Buya Syafii Maarif pun terpaksa harus berhenti kuliah. Kala itu, Buya Syafii Maarif menjadi guru desa di wilayah Kecamatan Baturetno, Wonogiri, Jawa tengah dan kemudian melanjutkan kuliahnya di Jurusan Sejarah Universitas Cokroaminoto dan berhasil meraih gelar Sarjana Muda pada 1964.
Bungsu dari 4 bersaudara ini pernah menjabat sebagai Ketua Umum Pengurus Pusat Muhammadiyah (1998-2005), Pemimpin Redaksi majalah Suara Muhammadiyah Yogyakarta (1988-1990), Presiden World Conference on Religion for Peace (WCRP), dan pendiri Maarif Institute.
Sosok Buya Syafii Maarif pun tidak luput dari kontroversi. Dilansir dari Herald.id, Adian Husaini seorang cendikiawan Muslim mengkategorikan, Buya Syafii Maarif sebagai tokoh Muhammadiyah pendukung gagasan Islam Liberal (neomodernisme) yang diusung oleh Fazlur Rahman. Adian mencatat, bahwa Buya Syafii Maarif memuji Fazlur Rahman setinggi-tingginya.
Ia juga mencatat pernyataan Buya Syafii Maarif pada 2001 yang menolak kembalinya Piagam Jakarta ke dalam konstitusi. Zuly Qodir mencatat Buya Syafii Maarif dan Hasyim Muzadi menolak pemberlakuan syariat Islam secara formal di Indonesia.
Muhamad Afif Bahaf menuliskan bahwa gerakan Islam Liberal tumbuh subur di Muhammadiyah semasa dipimpin Buya Syafii Maarif. Hal ini ditandai dengan berdirinya tiga komunitas intelektual yaitu Pusat Studi Agama dan Peradaban (PSAP), Maarif Institute, dan Jaringan Intelektual Muda Muhammadiyah (JIMM).

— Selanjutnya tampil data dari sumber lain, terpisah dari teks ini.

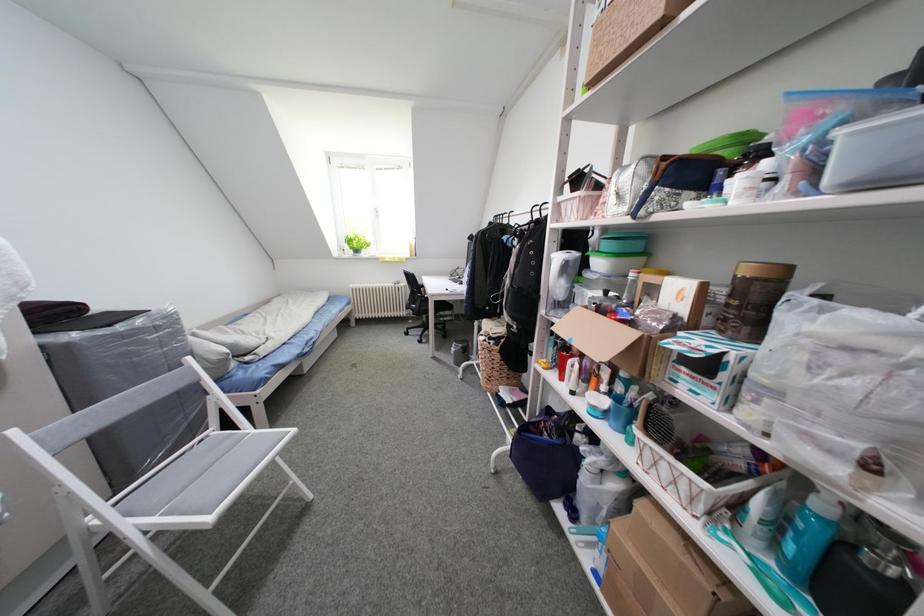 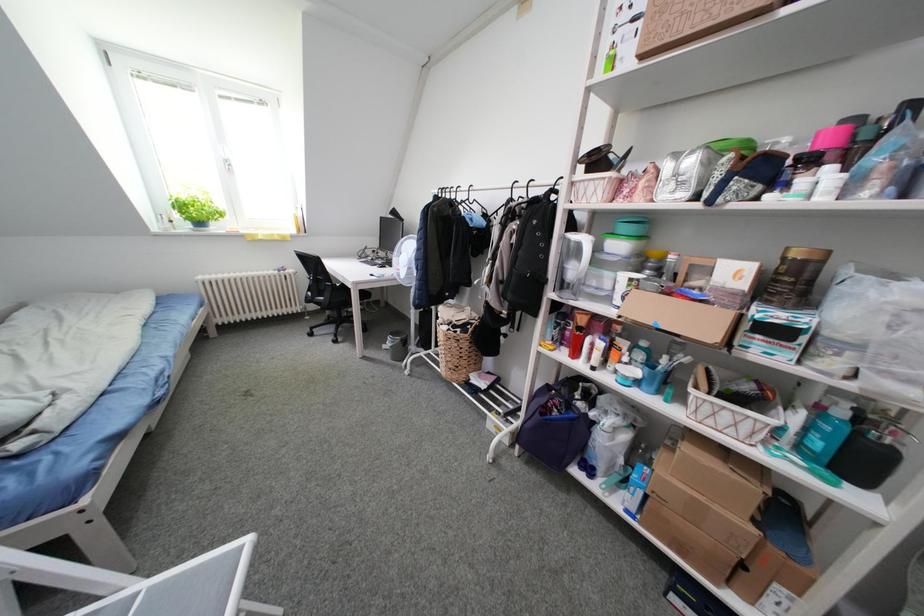 Which direction would the cameraman need to move to produce the second image?

The movement direction of the cameraman is left, forward. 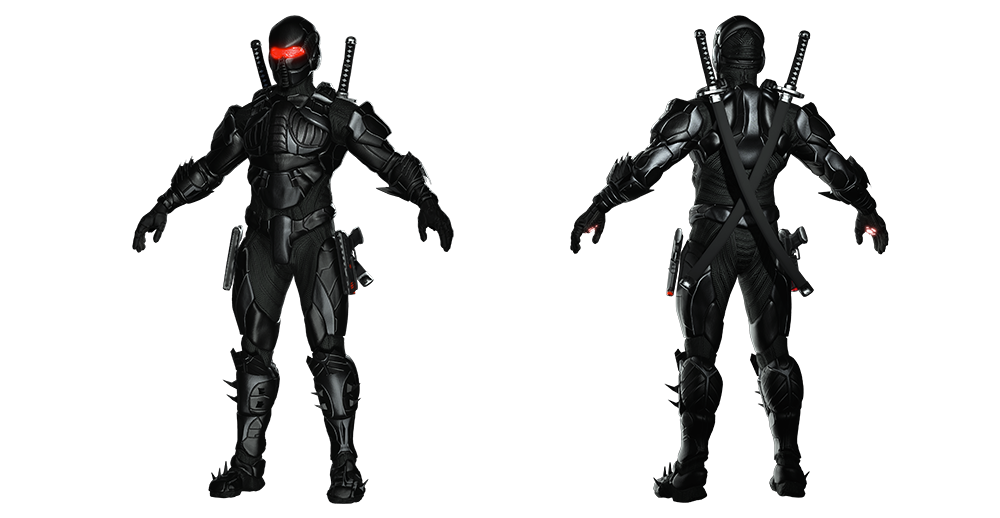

Pada November 2016, Buya Syafii membela Basuki Tjahaja Purnama alias Ahok dengan mengatakan bahwa Ahok tidak melakukan penistaan agama. Pandangannya ini melawan pendapat mayoritas tokoh Islam lainnya termasuk Majelis Ulama Indonesia (MUI) yang telah memfatwakan bahwa Ahok melakukan penistaan agama islam dan para ulama.
Kemudian pada November 2019, Buya Syafrii Maarif juga pernah mengomentari usulan Menteri Agama Fachrul Razi soal larangan penggunaan cadar yang berujung kontroversi.
Menurut Buya harus secara hati-hati menilai tentang penggunaan cadar dan celana cingkrang di Indonesia. Buya mengatakan, cadar dan celana cingkrang adalah simbol dari sebuah paham tertentu. Buya Syafii menyarankan agar masyarakat memakai pakaian yang nasional saja. Menurut Buya Syafii Indonesia memiliki kultur dan tradisi sendiri dalam berpakaian.